A Fazu (Faculdades Associadas de Uberaba) divulgou, nesta segunda-feira (13), o Boletim Mensal de Monitoramento de Cigarrinhas do Milho da Rede Sentinela. Referente ao mês de junho, o levantamento registrou uma incidência média de 56,48 cigarrinhas por armadilha na região do Triângulo Mineiro e no Norte de São Paulo, resultado ligeiramente superior ao observado em maio, quando a média foi de 53,13.

Os números indicam que a população, embora em patamar superior ao observado no primeiro bimestre do ano, não apresentou uma explosão populacional (escalada exponencial) na entrada do período seco e frio, como seria esperado em condições normais de entressafra.

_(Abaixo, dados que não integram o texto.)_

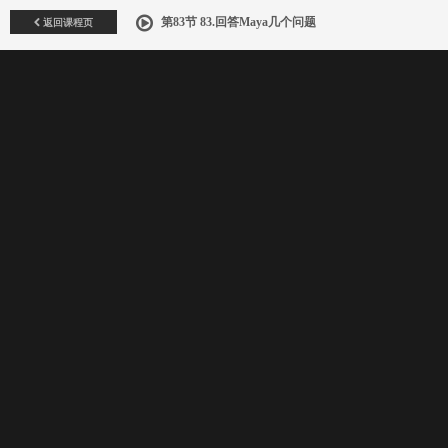
返回课程页
第83节 83.回答Maya几个问题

Entre as quatro localidades monitoradas, Uberlândia (MG) apresentou a maior densidade populacional da praga, permanecendo em nível elevado pelo segundo mês consecutivo. O cenário acende um alerta fitossanitário para a próxima safra de verão (2026/27), uma vez que a manutenção de altas populações da cigarrinha pode aumentar o risco de transmissão dos enfezamentos do milho.

Além de Uberlândia, os municípios de Uberaba (MG), Conquista (MG) e Barretos (SP) também registraram aumento na população de cigarrinhas em relação ao mês de maio.

Este é o sexto boletim divulgado pela Rede Sentinela. Ao longo do primeiro semestre, o pico de infestação foi registrado em março, com média de 155,48 cigarrinhas por armadilha. O elevado número esteve associado ao período da safra de milho e ao estágio de envelhecimento das plantas, condições que favorecem a concentração da praga.

A Rede Sentinela é uma iniciativa da Fazu, em parceria com as empresas JuliAgro, ColeAgro e a startup FitoWise, com apoio do Instituto Federal do Triângulo Mineiro (IFTM), da Epamig, da Algar Farming e da ABCZ.

O boletim completo está disponível no site fazu.br, e os dados interativos podem ser consultados em www.rede-sentinela.app.br.